On Monday, during his copyright infringement trial at a federal court in Lower Manhattan, singer-songwriter Ed Sheeran appeared to be frustrated and annoyed while on the witness stand. Sheeran played songs briefly with his guitar as part of his testimony, showing the court a sampling of songs by him and others to demonstrate a common building block of pop songwriting—the four-chord progression.
Sheeran’s defense team also showed the jury a video of a TV performance by a comedy rock band mashing up many hit songs into one. The trial, which began its second week on Monday, seeks to answer whether Sheeran wrote his hit song “Thinking Out Loud” by copying Marvin Gaye’s 1973 classic “Let’s Get It On.” Sheeran is accused by the heirs of Ed Townsend, who co-wrote “Let’s Get It On.” Townsend-Griffin, his daughter, is the lead plaintiff.

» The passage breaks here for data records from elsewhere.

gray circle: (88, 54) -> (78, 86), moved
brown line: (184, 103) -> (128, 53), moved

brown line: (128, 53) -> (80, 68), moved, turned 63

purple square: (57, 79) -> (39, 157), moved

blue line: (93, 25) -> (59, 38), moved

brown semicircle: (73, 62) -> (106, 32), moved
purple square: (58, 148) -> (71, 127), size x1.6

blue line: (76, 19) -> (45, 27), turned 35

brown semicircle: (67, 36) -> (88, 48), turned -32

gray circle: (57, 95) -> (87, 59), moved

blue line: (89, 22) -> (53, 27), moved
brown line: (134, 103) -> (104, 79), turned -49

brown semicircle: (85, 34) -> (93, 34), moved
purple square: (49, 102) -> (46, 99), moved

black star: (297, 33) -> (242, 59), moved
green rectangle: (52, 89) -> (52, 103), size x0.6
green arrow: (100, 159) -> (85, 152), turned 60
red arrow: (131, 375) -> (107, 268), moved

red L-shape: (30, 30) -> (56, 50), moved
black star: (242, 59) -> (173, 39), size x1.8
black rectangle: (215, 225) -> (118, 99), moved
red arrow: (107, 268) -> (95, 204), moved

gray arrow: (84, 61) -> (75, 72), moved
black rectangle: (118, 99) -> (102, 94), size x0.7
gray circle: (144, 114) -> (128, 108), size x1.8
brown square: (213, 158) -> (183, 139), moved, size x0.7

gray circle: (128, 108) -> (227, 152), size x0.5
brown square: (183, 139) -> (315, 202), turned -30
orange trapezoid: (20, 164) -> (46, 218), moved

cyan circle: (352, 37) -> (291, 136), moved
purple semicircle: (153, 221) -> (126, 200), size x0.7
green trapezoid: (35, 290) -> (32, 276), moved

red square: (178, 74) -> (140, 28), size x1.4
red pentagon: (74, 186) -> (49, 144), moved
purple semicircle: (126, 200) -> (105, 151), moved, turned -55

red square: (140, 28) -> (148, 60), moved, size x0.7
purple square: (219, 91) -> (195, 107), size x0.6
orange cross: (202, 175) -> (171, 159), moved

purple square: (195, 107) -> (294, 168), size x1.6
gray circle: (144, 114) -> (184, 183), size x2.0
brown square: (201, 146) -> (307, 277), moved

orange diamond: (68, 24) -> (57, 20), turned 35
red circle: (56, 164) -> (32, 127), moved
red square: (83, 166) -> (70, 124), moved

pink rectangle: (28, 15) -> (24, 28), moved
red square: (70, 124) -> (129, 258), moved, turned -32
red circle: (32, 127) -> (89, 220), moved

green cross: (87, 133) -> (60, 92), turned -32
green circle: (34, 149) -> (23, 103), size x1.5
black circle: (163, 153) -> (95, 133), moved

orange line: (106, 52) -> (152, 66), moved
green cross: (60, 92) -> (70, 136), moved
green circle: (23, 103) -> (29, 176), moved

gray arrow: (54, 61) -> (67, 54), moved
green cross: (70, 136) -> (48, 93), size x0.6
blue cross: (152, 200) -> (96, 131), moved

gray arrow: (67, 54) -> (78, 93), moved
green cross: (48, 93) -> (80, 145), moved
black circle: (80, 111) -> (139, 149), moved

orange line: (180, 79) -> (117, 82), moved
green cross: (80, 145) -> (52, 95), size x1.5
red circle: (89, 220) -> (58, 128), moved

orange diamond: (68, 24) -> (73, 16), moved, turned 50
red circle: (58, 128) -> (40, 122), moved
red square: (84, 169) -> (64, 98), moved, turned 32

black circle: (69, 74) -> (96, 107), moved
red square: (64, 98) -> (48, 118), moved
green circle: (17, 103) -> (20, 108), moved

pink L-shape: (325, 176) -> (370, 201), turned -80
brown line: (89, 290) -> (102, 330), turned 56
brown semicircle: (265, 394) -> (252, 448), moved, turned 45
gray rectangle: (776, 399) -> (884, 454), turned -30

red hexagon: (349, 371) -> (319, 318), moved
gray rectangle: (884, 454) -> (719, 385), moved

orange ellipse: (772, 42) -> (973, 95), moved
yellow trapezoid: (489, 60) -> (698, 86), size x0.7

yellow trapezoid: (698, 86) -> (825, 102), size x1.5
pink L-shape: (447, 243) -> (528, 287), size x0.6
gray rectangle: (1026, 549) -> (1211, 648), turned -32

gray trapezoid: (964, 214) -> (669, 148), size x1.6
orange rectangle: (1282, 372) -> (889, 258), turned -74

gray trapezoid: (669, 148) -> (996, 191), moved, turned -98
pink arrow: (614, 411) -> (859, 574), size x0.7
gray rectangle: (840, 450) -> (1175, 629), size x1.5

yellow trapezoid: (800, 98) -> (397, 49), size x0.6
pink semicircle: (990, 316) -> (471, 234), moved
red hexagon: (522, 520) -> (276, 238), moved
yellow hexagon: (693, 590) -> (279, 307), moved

When a Townsend family attorney questioned Sheeran, he referred to him as making “mistakes in his recollections of writing and recording.” Sheeran replied, “I don’t feel it’s a mistake that I can’t remember a specific date.” Earlier, Sheeran’s defense attorney asked him if he had copied anything from “Let’s Get It On” when he wrote “Thinking Out Loud,” and Sheeran replied, “No.” He was also asked if he was thinking about “Let’s Get It On” while writing his song, and he again said “no.” Sheeran called the allegations in this case “insulting.” The trial is set to continue on Tuesday.